MANCHESTER — The city Zoning Board has again rejected a proposed AT&T cell phone tower off South Mammoth Road, the latest setback for the wireless giant and another victory for a group of residents who have fought the tower for two years.
The Zoning Board voted 3-1 on Wednesday against a variance that would have permitted AT&T to build a 100-foot tower in the residential zone.
The tower, which would be in the shape of a "faux tree," was proposed at 235 South Mammoth Road, in the woods behind the home Mark Sanborn and his family.

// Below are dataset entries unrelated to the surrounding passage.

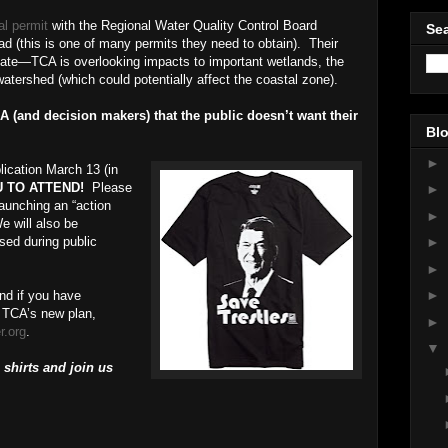
al permit
with the Regional Water Quality Control Board
Sea
ad (this is one of many permits they need to obtain). Their
ate—TCA is overlooking impacts to important wetlands, the
tershed (which could potentially affect the coastal zone).
 (and decision makers) that the public doesn’t want their
Blo
►
ication March 13 (in
 TO ATTEND!
Please
►
launching an “action
►
 will also be
sed during public
►
►
►
nd if you have
e TCA’s new plan,
►
r.org
.
▼
 shirts and join us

The rejection raises the possibility that attorneys for AT&T will resume legal action against the city in federal court. AT&T had appealed the Zoning Board's rejection in 2011 of a tower at the site, on the grounds it violated the federal Telecommunications Act, which limits the ability of local authorities to prevent tower construction in order to improve wireless coverage.
AT&T representatives agreed in August to present new data to city regulators before the U.S. District Court judge ruled on the case.

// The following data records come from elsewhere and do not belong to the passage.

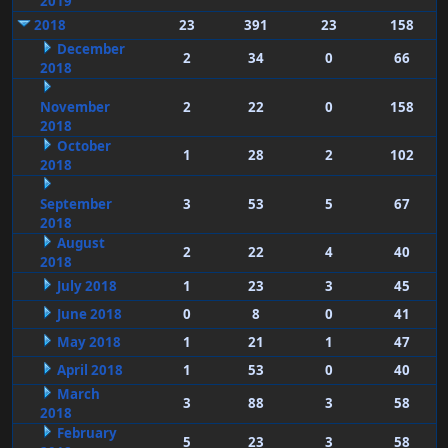
2019
2018
23
391
23
158
December
2
34
0
66
2018
November
2
22
0
158
2018
October
1
28
2
102
2018
September
3
53
5
67
2018
August
2
22
4
40
2018
July 2018
1
23
3
45
June 2018
0
8
0
41
May 2018
1
21
1
47
April 2018
1
53
0
40
March
3
88
3
58
2018
February
5
23
3
58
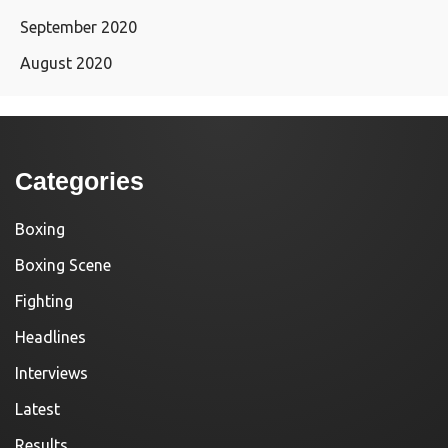
September 2020
August 2020
Categories
Boxing
Boxing Scene
Fighting
Headlines
Interviews
Latest
Results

Following the Zoning Board's vote, Stephen Anderson, the chief legal representative for AT&T at Wednesday's hearing, said he couldn't comment on the company's next steps.

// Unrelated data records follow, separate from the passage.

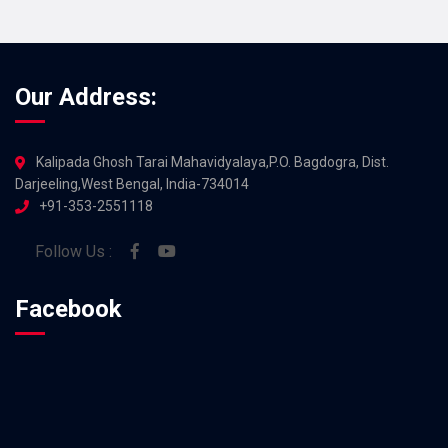
Our Address:
Kalipada Ghosh Tarai Mahavidyalaya,P.O. Bagdogra, Dist.
Darjeeling,West Bengal, India-734014
+91-353-2551118
Follow Us :
Facebook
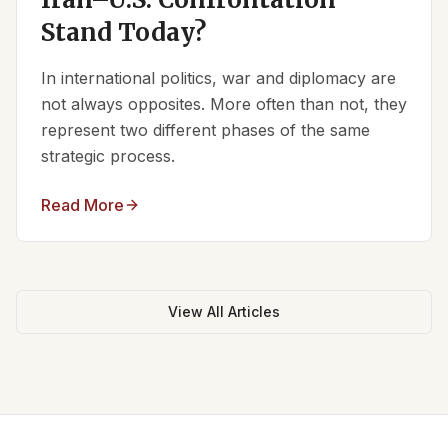
Stand Today?
In international politics, war and diplomacy are
not always opposites. More often than not, they
represent two different phases of the same
strategic process.
Read More
View All Articles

AT&T had pursued several possible locations for the tower in southeast Manchester, which it says is necessary to bridge coverage gaps in the area and, in particular, to improve "in-building" coverage.
A year ago, AT&T had proposed leasing Manchester Water Works land off Cohas Avenue. The deal would have netted the Water Works an initial payment of $75,000 and around $15,000 a year for the 25-30 year term of the lease. The aldermen rejected the deal in response to concerns from the neighbors, who have argued that the tower would be an eyesore, diminish property values and could pose health problems.
Neighborhood resident and Democratic activist Kathy Sullivan has been outspoken against the cell tower, and she reiterated her concerns Wednesday night.
"Unless and until AT&T produces the evidence, they have not met the burden of proof that there is no feasible alternative to building in the middle of a residential district," she said.
Another resident opposed to the tower, Alex Saidel, presented maps and charts in a lengthy presentation at the board meeting.
He said he couldn't understand why AT&T wouldn't use another location.
"I wonder if the deal they have cut with Mr. Sanborn is so good they don't want to do anything else," he said. "Maybe it's not about coverage for 50 customers; maybe it's about setting a precedent."
Two aldermen also attended the hearing, Alderman-At-Large Joe Kelly Levasseur and Tom Katsiantonis, who represents Ward 8, where the tower would be located. Both men oppose the tower in the neighborhood.
In its court filings, AT&T said it looked at 15 sites in the area, including Holy Cross sisters, the Assumption Greek Church and McLaughlin Middle School, who all turned the company down. The fire station at East Industrial Park Drive would need a 200 foot tower, and that would run into problems with the Federal Aviation Administration, company officials said.
Anderson, AT&T's legal counsel, insisted that an independent study had confirmed that there were no other viable alternative locations for the tower to meet its coverage needs.
"In-building coverage is critically important to wireless customers.
It's important to point out the demographic statistic that people under 28 years old rely almost exclusively on wireless devices," he said. "Schools increasingly rely on wireless. This is the future of education."
Meanwhile, Sanborn, the man who owns the property AT&T wants to lease, noted that the tower would be set off South Mammoth Road by 500 feet and would be nestled in the woods behind his house, with the top of the tower barely rising above the existing trees.
"Everybody wants technology but nobody wants a tower that they can't even see really," he said in an interview at his house before the hearing. "I don't get it. Myself, I don't have a problem. My family has been here 105 years."